Journal of Electroanalytical Chemistry, Vol.527, No.1-2, 65-70, 2002
Cathodic oxygen reduction at the interface between Nafion (R) and electrochemically oxidized glassy carbon surfaces
The influence of interface structure between Nafion(R) and an electrode surface on cathodic oxygen reduction has not been fully clarified yet in spite of the need for improving the performance of polymer electrolyte fuel cells (PEFCs) by clarifying the influence.
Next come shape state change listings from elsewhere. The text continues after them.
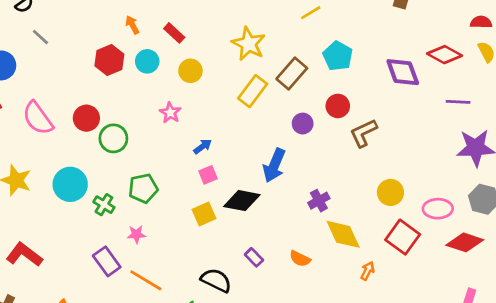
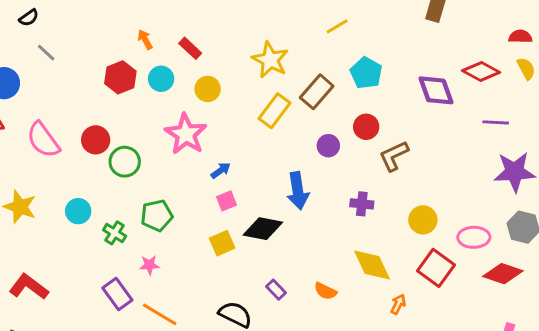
pink star: (170, 113) -> (186, 134), size x1.8
blue arrow: (274, 165) -> (298, 191), turned -32
cyan circle: (70, 184) -> (78, 211), size x0.7
purple cross: (319, 201) -> (362, 204), moved, turned 35

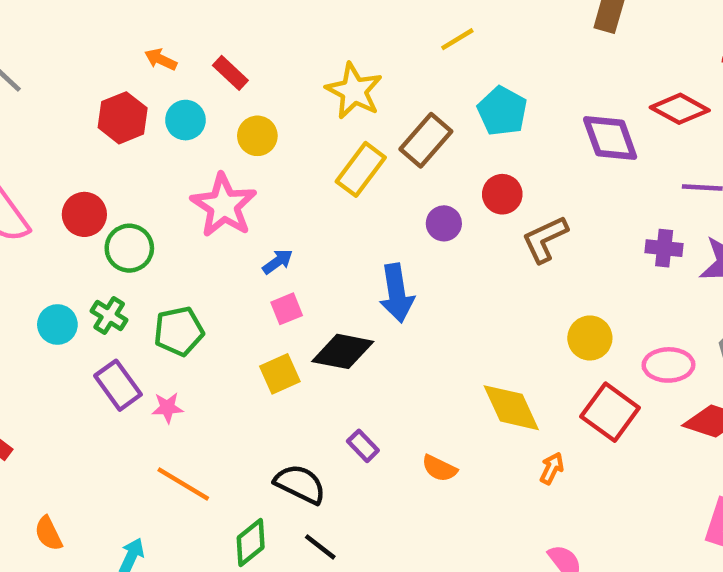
orange arrow: (145, 39) -> (161, 59), turned -36
purple cross: (362, 204) -> (664, 248), moved
green cross: (115, 233) -> (109, 316), moved
orange semicircle: (325, 291) -> (439, 468), moved
purple rectangle: (117, 294) -> (118, 385), moved

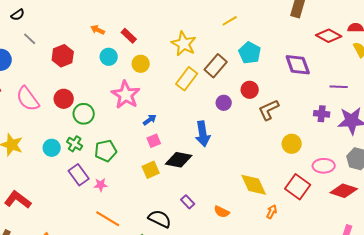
red diamond: (680, 109) -> (329, 36), moved
red hexagon: (123, 118) -> (63, 56), moved
yellow circle: (590, 338) -> (292, 144), moved

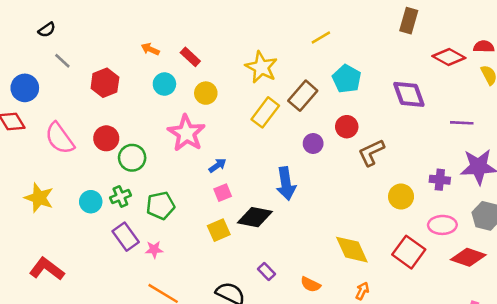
purple cross: (322, 114) -> (440, 180), moved
green cross: (75, 144) -> (120, 197), turned 35
orange arrow: (272, 212) -> (362, 291), moved

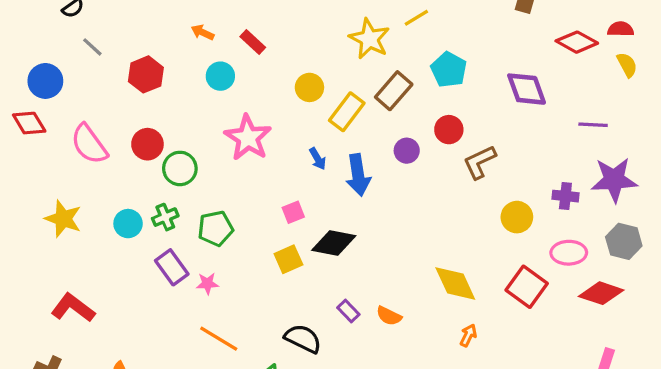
yellow star: (261, 67) -> (369, 39), moved
yellow circle: (206, 93) -> (309, 87), moved
blue arrow: (217, 165) -> (318, 159), moved, turned 96
blue arrow: (286, 184) -> (358, 175), moved
orange semicircle: (311, 284) -> (389, 316), moved

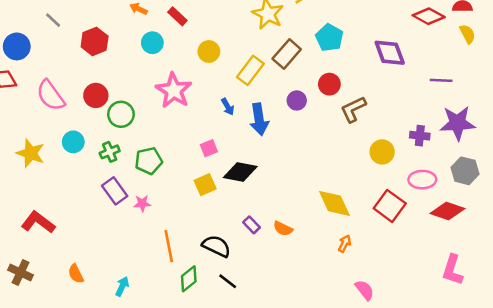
yellow circle: (309, 87) -> (209, 52), moved
cyan circle: (128, 224) -> (73, 142), moved
orange line: (219, 339) -> (169, 246), moved, turned 48

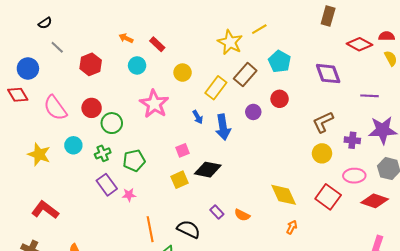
brown L-shape: (353, 109) -> (323, 122), moved

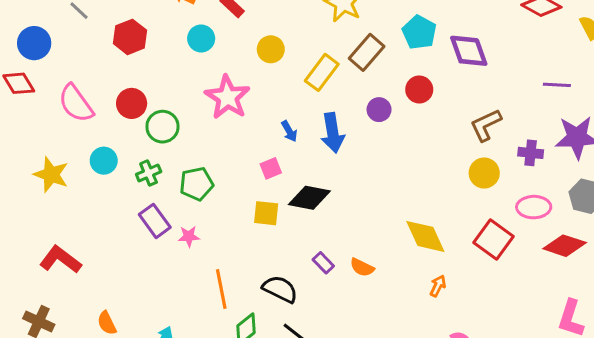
purple diamond: (328, 74) -> (469, 51), moved
blue arrow: (198, 117) -> (289, 131), moved
yellow square: (179, 180) -> (266, 213), turned 30

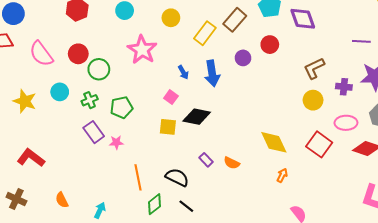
pink square: (271, 168) -> (171, 97), turned -32

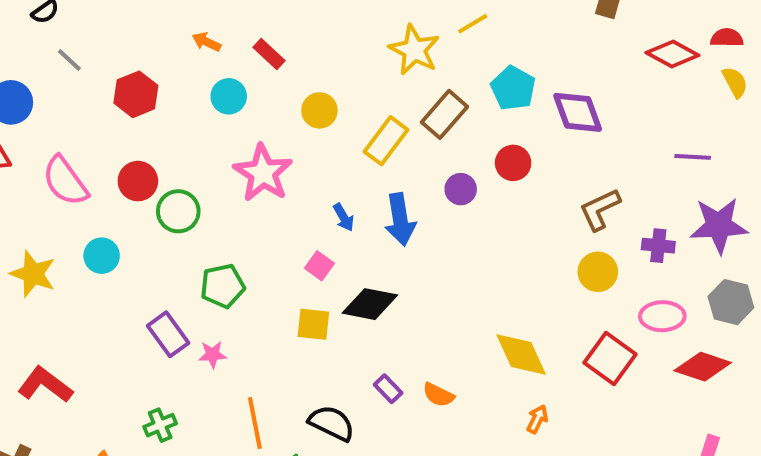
green cross: (90, 100) -> (160, 425), moved

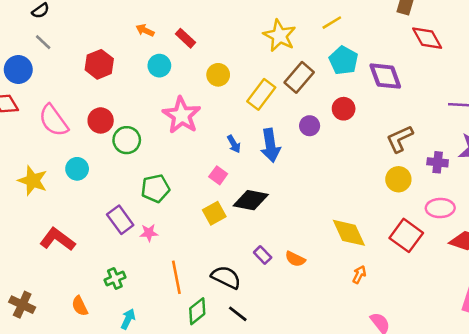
yellow line: (473, 24) -> (332, 23), moved
red diamond: (672, 54) -> (427, 38), moved, turned 32
gray line: (69, 60) -> (43, 42), moved
yellow square: (313, 324) -> (214, 213), turned -35
red L-shape: (45, 385) -> (57, 239), moved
In the present study, oxygen reduction was investigated at the interface between Nafion(R) and a glassy carbon (GC) surface where the ratio of the fluorinated region in Nafion(R) contiguous with the GC surface was controlled by electrochemical oxidation of the GC surface. Measurements of the oxygen reduction current were carried out using rotating GC disk electrodes and those covered with Nafion(R), and the kinetic currents were determined for these electrodes. The surface oxidation resulted in an increase in the oxygen reduction current both at bare GC and Nafion(R)-coated GC; thus, the ratio of the kinetic current at the latter to that at the former was used for evaluating the effect of change in the interface structure between Nafion(R) and the GC surface. The net current ratio that was calculated by dividing the kinetic current ratio by the ratio of the GC surface contiguous with the ionic cluster region, where electrode reactions occur at the Nafion(R)-coated electrodes, increased with a decrease in the blocking of the GC surface by the fluorocarbon region; while excessive reduction of the region reduced the ratio. This result indicates the possibility of optimization of the Nafion I electrode interface for O-2 reduction by controlling the ratio of the electrode surface contiguous with the fluorocarbon region.